Bu park, Filipinler tarihinin şekillenmesinde önemli bir rol oynamış. 30 Aralık 1896'da Filipinli vatansever José Rizal'in infazı, 1896 Filipin Devrimi'nin İspanya Krallığına karşı alevlerini körüklemiş. Filipinlerin ABD'den Bağımsızlık Bildirgesi 4 Temmuz 1946 yılında burada imzalanmış. Daha sonra burada, 1986 yılında Ferdinand Marcos ve Corazon Aquino'nun  Devrimi ile sonuçlanan siyasi mitingler burada yapılmış.


Parkın bir bölümünde bulunan alanda, çok sayıda kişi satranç oyunuyordu. Satranca da verdikleri önem burada açıkça görülüyordu.


Manila'da çocuklarla fotoğraf çekilme geleneğimi sürdürdüm.

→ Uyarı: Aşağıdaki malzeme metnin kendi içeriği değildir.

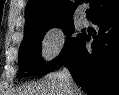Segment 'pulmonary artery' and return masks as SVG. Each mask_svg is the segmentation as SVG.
I'll return each instance as SVG.
<instances>
[{
	"instance_id": "pulmonary-artery-1",
	"label": "pulmonary artery",
	"mask_w": 119,
	"mask_h": 95,
	"mask_svg": "<svg viewBox=\"0 0 119 95\" xmlns=\"http://www.w3.org/2000/svg\"><path fill=\"white\" fill-rule=\"evenodd\" d=\"M79 23L81 26H86L87 25V19L84 16H81L79 19Z\"/></svg>"
}]
</instances>
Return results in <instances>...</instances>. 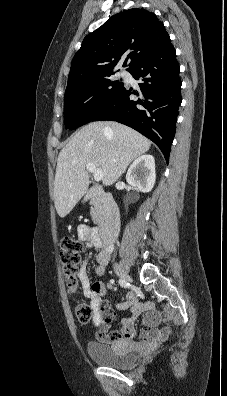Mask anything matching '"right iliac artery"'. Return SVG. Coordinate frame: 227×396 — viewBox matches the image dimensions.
Masks as SVG:
<instances>
[{
    "label": "right iliac artery",
    "instance_id": "right-iliac-artery-1",
    "mask_svg": "<svg viewBox=\"0 0 227 396\" xmlns=\"http://www.w3.org/2000/svg\"><path fill=\"white\" fill-rule=\"evenodd\" d=\"M118 282H119L120 286L123 287V288H127L129 286L128 282H126L123 279H119Z\"/></svg>",
    "mask_w": 227,
    "mask_h": 396
}]
</instances>
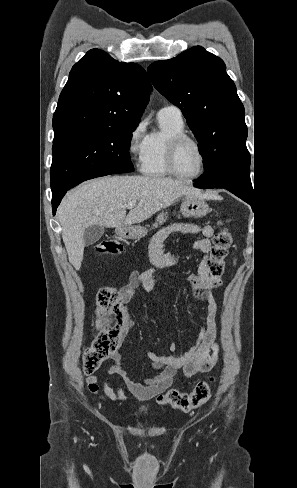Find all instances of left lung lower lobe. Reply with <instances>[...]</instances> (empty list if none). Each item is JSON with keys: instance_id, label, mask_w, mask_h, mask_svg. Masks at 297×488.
<instances>
[{"instance_id": "0a47b994", "label": "left lung lower lobe", "mask_w": 297, "mask_h": 488, "mask_svg": "<svg viewBox=\"0 0 297 488\" xmlns=\"http://www.w3.org/2000/svg\"><path fill=\"white\" fill-rule=\"evenodd\" d=\"M225 189L229 190L230 192H232L233 194H235L236 196H238L239 198H241L242 200H244L248 204L252 205L251 203H253V195L243 194L237 190H234V189L228 188V187H225Z\"/></svg>"}]
</instances>
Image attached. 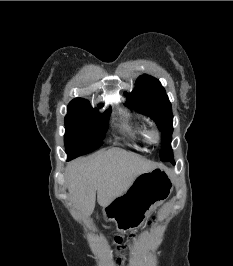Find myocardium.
<instances>
[{"label": "myocardium", "mask_w": 233, "mask_h": 266, "mask_svg": "<svg viewBox=\"0 0 233 266\" xmlns=\"http://www.w3.org/2000/svg\"><path fill=\"white\" fill-rule=\"evenodd\" d=\"M160 131L157 128H152L148 131L149 140L152 142H158L160 140Z\"/></svg>", "instance_id": "obj_1"}]
</instances>
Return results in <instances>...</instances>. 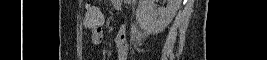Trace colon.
<instances>
[{"instance_id":"obj_1","label":"colon","mask_w":267,"mask_h":60,"mask_svg":"<svg viewBox=\"0 0 267 60\" xmlns=\"http://www.w3.org/2000/svg\"><path fill=\"white\" fill-rule=\"evenodd\" d=\"M85 24L90 28H98L102 24V12L97 5H89L85 11Z\"/></svg>"}]
</instances>
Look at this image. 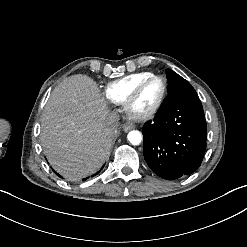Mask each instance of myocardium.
I'll return each instance as SVG.
<instances>
[{
    "label": "myocardium",
    "mask_w": 247,
    "mask_h": 247,
    "mask_svg": "<svg viewBox=\"0 0 247 247\" xmlns=\"http://www.w3.org/2000/svg\"><path fill=\"white\" fill-rule=\"evenodd\" d=\"M160 80L163 84V93L158 101V103L150 110L143 112V113H134L132 111V107L135 103V101L138 98L139 92L144 84H146L150 80ZM168 95V83L165 77L162 75L152 74L150 76H147L140 80L131 90V92L128 94V96L124 99L122 103L123 110L133 119L138 121H147L149 119H152L155 115L158 114V112L161 110L162 106L164 105L166 98Z\"/></svg>",
    "instance_id": "f54148a6"
}]
</instances>
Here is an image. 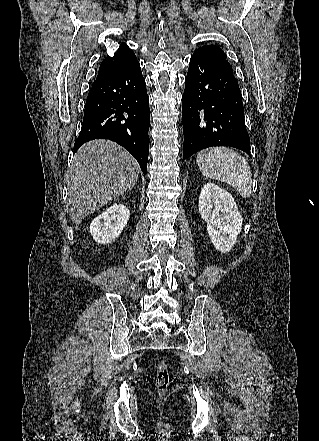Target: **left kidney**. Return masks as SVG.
Segmentation results:
<instances>
[{
  "mask_svg": "<svg viewBox=\"0 0 319 441\" xmlns=\"http://www.w3.org/2000/svg\"><path fill=\"white\" fill-rule=\"evenodd\" d=\"M199 212L212 244L222 253L229 252L243 224L233 197L214 183H206L200 192Z\"/></svg>",
  "mask_w": 319,
  "mask_h": 441,
  "instance_id": "5707ae66",
  "label": "left kidney"
}]
</instances>
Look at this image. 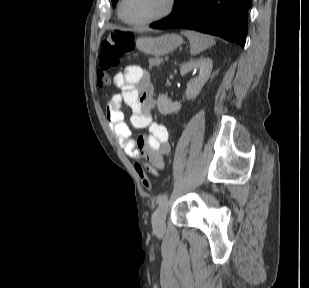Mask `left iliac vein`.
Here are the masks:
<instances>
[{
    "mask_svg": "<svg viewBox=\"0 0 309 288\" xmlns=\"http://www.w3.org/2000/svg\"><path fill=\"white\" fill-rule=\"evenodd\" d=\"M169 203L165 201L159 205L153 214L152 225L156 233H163L165 230V219L168 212Z\"/></svg>",
    "mask_w": 309,
    "mask_h": 288,
    "instance_id": "4c4485c4",
    "label": "left iliac vein"
}]
</instances>
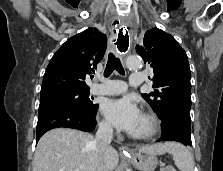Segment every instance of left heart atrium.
I'll use <instances>...</instances> for the list:
<instances>
[{
    "label": "left heart atrium",
    "instance_id": "1",
    "mask_svg": "<svg viewBox=\"0 0 223 171\" xmlns=\"http://www.w3.org/2000/svg\"><path fill=\"white\" fill-rule=\"evenodd\" d=\"M101 111L115 128L128 133H132L141 118L136 103L130 97L108 99L102 104Z\"/></svg>",
    "mask_w": 223,
    "mask_h": 171
}]
</instances>
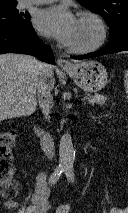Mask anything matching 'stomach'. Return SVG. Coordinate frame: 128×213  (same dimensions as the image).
Wrapping results in <instances>:
<instances>
[{"label": "stomach", "instance_id": "1", "mask_svg": "<svg viewBox=\"0 0 128 213\" xmlns=\"http://www.w3.org/2000/svg\"><path fill=\"white\" fill-rule=\"evenodd\" d=\"M75 83L87 92H97L107 83L106 68L97 61H83L76 63L72 69L66 70Z\"/></svg>", "mask_w": 128, "mask_h": 213}]
</instances>
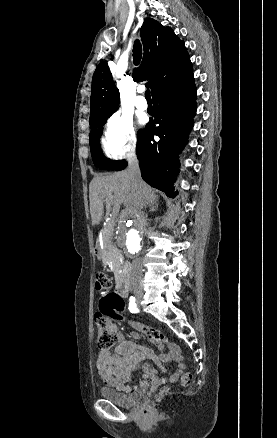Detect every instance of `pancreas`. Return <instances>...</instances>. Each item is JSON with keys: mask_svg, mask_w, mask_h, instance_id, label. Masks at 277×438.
<instances>
[{"mask_svg": "<svg viewBox=\"0 0 277 438\" xmlns=\"http://www.w3.org/2000/svg\"><path fill=\"white\" fill-rule=\"evenodd\" d=\"M114 236L113 231H104L102 235H99L98 240L96 241V246L98 247L99 252L103 253V266L112 267L114 270H117L120 267V258L116 254V251H114L115 247L112 245Z\"/></svg>", "mask_w": 277, "mask_h": 438, "instance_id": "1", "label": "pancreas"}]
</instances>
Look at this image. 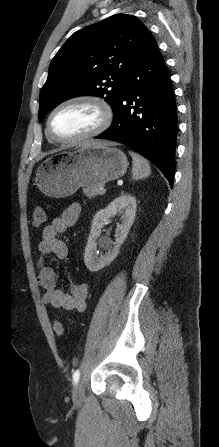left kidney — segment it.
Wrapping results in <instances>:
<instances>
[{
	"mask_svg": "<svg viewBox=\"0 0 219 447\" xmlns=\"http://www.w3.org/2000/svg\"><path fill=\"white\" fill-rule=\"evenodd\" d=\"M118 214L121 216V224L116 228L115 242L106 238L100 239V245L106 250L105 254L98 255L97 238L101 228ZM136 216V199L130 194H122L110 202L106 208L99 210L93 217L88 242L84 253V263L91 272H97L109 265L118 255L121 245L124 243Z\"/></svg>",
	"mask_w": 219,
	"mask_h": 447,
	"instance_id": "left-kidney-1",
	"label": "left kidney"
}]
</instances>
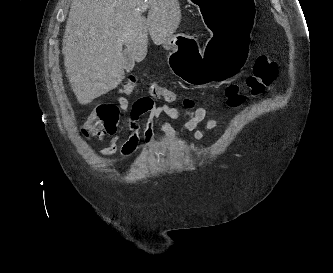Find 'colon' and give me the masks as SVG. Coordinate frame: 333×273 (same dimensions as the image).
I'll return each mask as SVG.
<instances>
[{
  "label": "colon",
  "instance_id": "obj_1",
  "mask_svg": "<svg viewBox=\"0 0 333 273\" xmlns=\"http://www.w3.org/2000/svg\"><path fill=\"white\" fill-rule=\"evenodd\" d=\"M277 73V65L269 56H259L253 67V72L246 78L244 87L231 84L226 87L224 95L226 104L230 107H238L245 101L244 91L252 95L260 94L266 86L272 83ZM136 91V77L130 75L121 87V93L131 95ZM150 97L155 100H164L168 103L182 101L186 108L194 105L190 97H180L176 92L152 83L149 87ZM119 121V110L113 104L101 103L88 115L83 125V133L87 137H100L106 133H113Z\"/></svg>",
  "mask_w": 333,
  "mask_h": 273
}]
</instances>
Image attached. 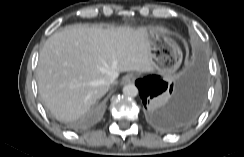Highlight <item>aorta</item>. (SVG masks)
I'll use <instances>...</instances> for the list:
<instances>
[{
    "mask_svg": "<svg viewBox=\"0 0 244 157\" xmlns=\"http://www.w3.org/2000/svg\"><path fill=\"white\" fill-rule=\"evenodd\" d=\"M122 91L128 97H135L138 94V88L134 84L125 85Z\"/></svg>",
    "mask_w": 244,
    "mask_h": 157,
    "instance_id": "1",
    "label": "aorta"
}]
</instances>
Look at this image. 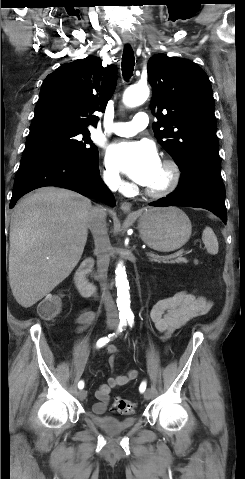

Çocukların tatlılığına bakarmısınız !

Artık otele dönüp dinlenme zamanıydı. Akşam yemeği için deniz mahsulleri restoranlarını olduğu bölgeye gittik. Orada tezgahlardan seçtiğimiz balık, diğer deniz ürünlerini, şarap içerek, canlı yerel müzik yapanların müziği eşliğinde, keyifle yedik.


Artık altı hafta süren, Malezya, Endonezya, Singapur ve Filipinleri kapsayan gezimizi tamamlamıştık. 

Sabah erken saatte yola çıktık ve beklemeler dahil 25 saat süren yolculuktan sonra, İzmir'deki evimize oldukça yorulmuştuk ama böyle uzun soluklu bir geziyi tamamlamış olmanın keyfi ile yorgunluğumuz anında sona ermişti.

Tabii bu arada şunu da söylemeliyim. Tam da Korona virüsünün gündemde olduğu günlerde bu seyahati yapmıştık. Elbette kendimize göre önlemlerimizi alıyorduk ama bu virüsün bu kadar etkili olabileceğini orada fark edememiştik. Bu büyük belaya orada yakalanmadan sağ salim ülkemize dönmüş olduk.

Şartlar uygun olduğunda, bakalım bizi daha nereleri bekler !!!